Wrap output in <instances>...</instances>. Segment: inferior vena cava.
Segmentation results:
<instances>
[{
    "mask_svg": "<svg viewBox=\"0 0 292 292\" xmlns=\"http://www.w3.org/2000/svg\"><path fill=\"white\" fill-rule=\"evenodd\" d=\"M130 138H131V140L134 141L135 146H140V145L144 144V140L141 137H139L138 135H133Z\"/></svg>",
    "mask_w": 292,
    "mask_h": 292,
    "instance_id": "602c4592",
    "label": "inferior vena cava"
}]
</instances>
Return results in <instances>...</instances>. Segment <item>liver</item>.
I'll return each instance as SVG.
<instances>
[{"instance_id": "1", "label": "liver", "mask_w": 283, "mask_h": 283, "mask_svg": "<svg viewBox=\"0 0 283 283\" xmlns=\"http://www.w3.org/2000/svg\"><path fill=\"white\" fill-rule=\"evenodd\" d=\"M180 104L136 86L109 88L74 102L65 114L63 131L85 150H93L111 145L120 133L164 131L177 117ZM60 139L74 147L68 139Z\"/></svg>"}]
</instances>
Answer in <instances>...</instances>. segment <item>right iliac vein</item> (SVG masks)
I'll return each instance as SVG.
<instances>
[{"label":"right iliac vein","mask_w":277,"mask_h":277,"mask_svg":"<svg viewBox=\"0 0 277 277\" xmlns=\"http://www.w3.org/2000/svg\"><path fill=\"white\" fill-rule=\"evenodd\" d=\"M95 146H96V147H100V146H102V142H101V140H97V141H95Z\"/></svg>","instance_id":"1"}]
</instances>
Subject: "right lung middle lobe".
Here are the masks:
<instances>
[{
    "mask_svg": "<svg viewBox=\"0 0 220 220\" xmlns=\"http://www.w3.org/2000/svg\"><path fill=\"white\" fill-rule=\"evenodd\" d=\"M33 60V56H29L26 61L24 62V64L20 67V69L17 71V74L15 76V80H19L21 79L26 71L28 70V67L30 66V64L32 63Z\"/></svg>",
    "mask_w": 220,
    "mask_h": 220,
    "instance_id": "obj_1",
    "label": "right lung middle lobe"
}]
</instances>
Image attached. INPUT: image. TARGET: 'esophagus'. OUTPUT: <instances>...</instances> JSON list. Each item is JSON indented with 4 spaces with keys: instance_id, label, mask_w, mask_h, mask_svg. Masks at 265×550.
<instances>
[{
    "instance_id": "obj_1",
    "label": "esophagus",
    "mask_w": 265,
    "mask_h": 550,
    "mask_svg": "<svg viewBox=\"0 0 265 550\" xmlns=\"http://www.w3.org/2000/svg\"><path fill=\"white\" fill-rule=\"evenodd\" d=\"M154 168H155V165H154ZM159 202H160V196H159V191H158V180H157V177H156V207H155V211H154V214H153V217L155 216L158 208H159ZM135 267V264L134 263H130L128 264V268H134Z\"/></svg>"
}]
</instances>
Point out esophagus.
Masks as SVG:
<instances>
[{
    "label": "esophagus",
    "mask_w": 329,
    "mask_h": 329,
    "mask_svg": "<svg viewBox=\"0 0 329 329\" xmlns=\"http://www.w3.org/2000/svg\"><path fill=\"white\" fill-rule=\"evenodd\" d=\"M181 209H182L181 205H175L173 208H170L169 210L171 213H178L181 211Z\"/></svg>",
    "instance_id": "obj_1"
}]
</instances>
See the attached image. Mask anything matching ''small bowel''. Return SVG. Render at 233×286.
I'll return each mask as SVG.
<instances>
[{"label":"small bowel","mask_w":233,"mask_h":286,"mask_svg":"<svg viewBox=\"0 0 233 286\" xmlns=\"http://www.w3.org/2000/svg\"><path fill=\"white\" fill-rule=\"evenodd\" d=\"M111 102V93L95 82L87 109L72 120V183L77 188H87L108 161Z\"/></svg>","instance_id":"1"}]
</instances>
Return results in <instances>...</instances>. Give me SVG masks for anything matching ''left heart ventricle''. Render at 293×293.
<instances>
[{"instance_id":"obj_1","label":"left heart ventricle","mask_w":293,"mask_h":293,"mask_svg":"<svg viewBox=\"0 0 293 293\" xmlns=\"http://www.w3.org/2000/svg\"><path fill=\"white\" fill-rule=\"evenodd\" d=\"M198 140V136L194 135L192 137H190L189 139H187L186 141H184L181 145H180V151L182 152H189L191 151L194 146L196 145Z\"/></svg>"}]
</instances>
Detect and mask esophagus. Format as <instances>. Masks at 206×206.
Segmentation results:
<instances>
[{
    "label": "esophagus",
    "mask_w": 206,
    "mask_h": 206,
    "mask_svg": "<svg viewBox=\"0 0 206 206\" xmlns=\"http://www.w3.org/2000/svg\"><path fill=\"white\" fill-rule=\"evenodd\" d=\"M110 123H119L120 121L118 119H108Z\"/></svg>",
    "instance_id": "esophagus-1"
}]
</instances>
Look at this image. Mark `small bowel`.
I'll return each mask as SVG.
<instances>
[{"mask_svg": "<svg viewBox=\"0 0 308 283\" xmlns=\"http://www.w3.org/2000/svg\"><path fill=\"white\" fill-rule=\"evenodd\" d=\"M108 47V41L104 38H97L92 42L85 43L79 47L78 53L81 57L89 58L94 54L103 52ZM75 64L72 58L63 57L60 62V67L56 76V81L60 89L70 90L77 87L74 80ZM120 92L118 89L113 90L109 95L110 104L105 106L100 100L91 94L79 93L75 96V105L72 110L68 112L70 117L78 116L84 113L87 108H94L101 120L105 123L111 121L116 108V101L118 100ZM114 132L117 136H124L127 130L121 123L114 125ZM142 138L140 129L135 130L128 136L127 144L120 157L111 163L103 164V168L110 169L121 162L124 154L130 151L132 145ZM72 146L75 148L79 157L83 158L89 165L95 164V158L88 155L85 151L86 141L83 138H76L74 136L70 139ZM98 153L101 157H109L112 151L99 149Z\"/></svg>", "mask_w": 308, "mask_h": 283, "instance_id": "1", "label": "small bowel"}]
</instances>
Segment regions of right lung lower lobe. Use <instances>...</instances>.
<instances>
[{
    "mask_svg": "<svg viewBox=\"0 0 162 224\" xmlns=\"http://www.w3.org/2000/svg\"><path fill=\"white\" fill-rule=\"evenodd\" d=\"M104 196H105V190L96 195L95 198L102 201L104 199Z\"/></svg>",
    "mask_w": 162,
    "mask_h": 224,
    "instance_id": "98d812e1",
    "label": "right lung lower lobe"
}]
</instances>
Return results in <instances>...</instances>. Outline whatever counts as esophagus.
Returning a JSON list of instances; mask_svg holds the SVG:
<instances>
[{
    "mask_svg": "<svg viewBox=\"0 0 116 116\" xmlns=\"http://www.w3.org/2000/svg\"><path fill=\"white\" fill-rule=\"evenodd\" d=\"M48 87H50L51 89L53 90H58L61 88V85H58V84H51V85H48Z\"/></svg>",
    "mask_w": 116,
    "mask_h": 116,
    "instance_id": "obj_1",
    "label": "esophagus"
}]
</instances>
────────────────────
## Problem statement
Every record above needs to be repeated word for word.

## Response box
Wrap output in <instances>...</instances>. Segment: inferior vena cava.
Segmentation results:
<instances>
[{
    "mask_svg": "<svg viewBox=\"0 0 292 292\" xmlns=\"http://www.w3.org/2000/svg\"><path fill=\"white\" fill-rule=\"evenodd\" d=\"M130 138H131V140L134 141L135 146H140V145L144 144V140L141 137H139L138 135H133Z\"/></svg>",
    "mask_w": 292,
    "mask_h": 292,
    "instance_id": "602c4592",
    "label": "inferior vena cava"
}]
</instances>
Return results in <instances>...</instances>. Segment <item>liver</item>.
I'll return each instance as SVG.
<instances>
[{"instance_id": "1", "label": "liver", "mask_w": 283, "mask_h": 283, "mask_svg": "<svg viewBox=\"0 0 283 283\" xmlns=\"http://www.w3.org/2000/svg\"><path fill=\"white\" fill-rule=\"evenodd\" d=\"M180 104L136 86L109 88L74 102L65 114L63 131L85 150H93L111 145L120 133L164 131L177 117ZM60 139L74 147L68 139Z\"/></svg>"}]
</instances>
Answer in <instances>...</instances>. segment <item>right iliac vein</item> (SVG masks)
I'll return each instance as SVG.
<instances>
[{"label":"right iliac vein","mask_w":277,"mask_h":277,"mask_svg":"<svg viewBox=\"0 0 277 277\" xmlns=\"http://www.w3.org/2000/svg\"><path fill=\"white\" fill-rule=\"evenodd\" d=\"M95 146H96V147H100V146H102V142H101V140H97V141H95Z\"/></svg>","instance_id":"1"}]
</instances>
Subject: "right lung middle lobe".
Here are the masks:
<instances>
[{
    "mask_svg": "<svg viewBox=\"0 0 220 220\" xmlns=\"http://www.w3.org/2000/svg\"><path fill=\"white\" fill-rule=\"evenodd\" d=\"M33 60V56H29L26 61L24 62V64L20 67V69L17 71V74L15 76V80H19L21 79L26 71L28 70V67L30 66V64L32 63Z\"/></svg>",
    "mask_w": 220,
    "mask_h": 220,
    "instance_id": "obj_1",
    "label": "right lung middle lobe"
}]
</instances>
Image attached. INPUT: image. TARGET: 'esophagus'. OUTPUT: <instances>...</instances> JSON list. Each item is JSON indented with 4 spaces with keys: instance_id, label, mask_w, mask_h, mask_svg. Masks at 265×550.
<instances>
[{
    "instance_id": "obj_1",
    "label": "esophagus",
    "mask_w": 265,
    "mask_h": 550,
    "mask_svg": "<svg viewBox=\"0 0 265 550\" xmlns=\"http://www.w3.org/2000/svg\"><path fill=\"white\" fill-rule=\"evenodd\" d=\"M154 168H155V165H154ZM159 202H160V196H159V191H158V180H157V177H156V207H155V211H154V214H153V217L155 216L158 208H159ZM135 267V264L134 263H130L128 264V268H134Z\"/></svg>"
}]
</instances>
Point out esophagus.
Masks as SVG:
<instances>
[{
    "label": "esophagus",
    "mask_w": 329,
    "mask_h": 329,
    "mask_svg": "<svg viewBox=\"0 0 329 329\" xmlns=\"http://www.w3.org/2000/svg\"><path fill=\"white\" fill-rule=\"evenodd\" d=\"M181 209H182L181 205H175L173 208H170L169 210L171 213H178L181 211Z\"/></svg>",
    "instance_id": "obj_1"
}]
</instances>
See the attached image. Mask anything matching ''small bowel''. Return SVG. Render at 233×286.
I'll return each mask as SVG.
<instances>
[{"label":"small bowel","mask_w":233,"mask_h":286,"mask_svg":"<svg viewBox=\"0 0 233 286\" xmlns=\"http://www.w3.org/2000/svg\"><path fill=\"white\" fill-rule=\"evenodd\" d=\"M111 102V93L95 82L87 109L72 120V183L77 188H87L108 161Z\"/></svg>","instance_id":"1"}]
</instances>
Return results in <instances>...</instances>. Give me SVG masks for anything matching ''left heart ventricle''. Render at 293×293.
<instances>
[{"instance_id":"obj_1","label":"left heart ventricle","mask_w":293,"mask_h":293,"mask_svg":"<svg viewBox=\"0 0 293 293\" xmlns=\"http://www.w3.org/2000/svg\"><path fill=\"white\" fill-rule=\"evenodd\" d=\"M198 140V136L194 135L192 137H190L189 139H187L186 141H184L181 145H180V151L182 152H189L191 151L194 146L196 145Z\"/></svg>"}]
</instances>
Detect and mask esophagus. Format as <instances>. Masks at 206×206.
Segmentation results:
<instances>
[{
    "label": "esophagus",
    "mask_w": 206,
    "mask_h": 206,
    "mask_svg": "<svg viewBox=\"0 0 206 206\" xmlns=\"http://www.w3.org/2000/svg\"><path fill=\"white\" fill-rule=\"evenodd\" d=\"M110 123H119L120 121L118 119H108Z\"/></svg>",
    "instance_id": "esophagus-1"
}]
</instances>
Look at this image. Mark `small bowel`.
I'll return each mask as SVG.
<instances>
[{"mask_svg": "<svg viewBox=\"0 0 308 283\" xmlns=\"http://www.w3.org/2000/svg\"><path fill=\"white\" fill-rule=\"evenodd\" d=\"M108 47V41L104 38H97L92 42L85 43L79 47L78 53L81 57L89 58L94 54L103 52ZM75 64L72 58L63 57L60 62V67L56 76V81L60 89L70 90L77 87L74 80ZM120 92L118 89L113 90L109 95L110 104L105 106L100 100L91 94L79 93L75 96V105L72 110L68 112L70 117L78 116L84 113L87 108H94L101 120L105 123L111 121L116 108V101L118 100ZM114 132L117 136H124L127 130L121 123L114 125ZM142 138L140 129L135 130L128 136L127 144L120 157L111 163L103 164V168L110 169L121 162L124 154L130 151L132 145ZM72 146L75 148L79 157L83 158L89 165L95 164V158L88 155L85 151L86 141L83 138H76L74 136L70 139ZM98 153L101 157H109L112 151L99 149Z\"/></svg>", "mask_w": 308, "mask_h": 283, "instance_id": "1", "label": "small bowel"}]
</instances>
Segment regions of right lung lower lobe. Use <instances>...</instances>.
<instances>
[{
    "mask_svg": "<svg viewBox=\"0 0 162 224\" xmlns=\"http://www.w3.org/2000/svg\"><path fill=\"white\" fill-rule=\"evenodd\" d=\"M104 196H105V190L96 195L95 198L102 201L104 199Z\"/></svg>",
    "mask_w": 162,
    "mask_h": 224,
    "instance_id": "98d812e1",
    "label": "right lung lower lobe"
}]
</instances>
Return results in <instances>...</instances>. Outline whatever counts as esophagus.
Returning a JSON list of instances; mask_svg holds the SVG:
<instances>
[{
    "mask_svg": "<svg viewBox=\"0 0 116 116\" xmlns=\"http://www.w3.org/2000/svg\"><path fill=\"white\" fill-rule=\"evenodd\" d=\"M48 87H50L51 89L53 90H58L61 88V85H58V84H51V85H48Z\"/></svg>",
    "mask_w": 116,
    "mask_h": 116,
    "instance_id": "obj_1",
    "label": "esophagus"
}]
</instances>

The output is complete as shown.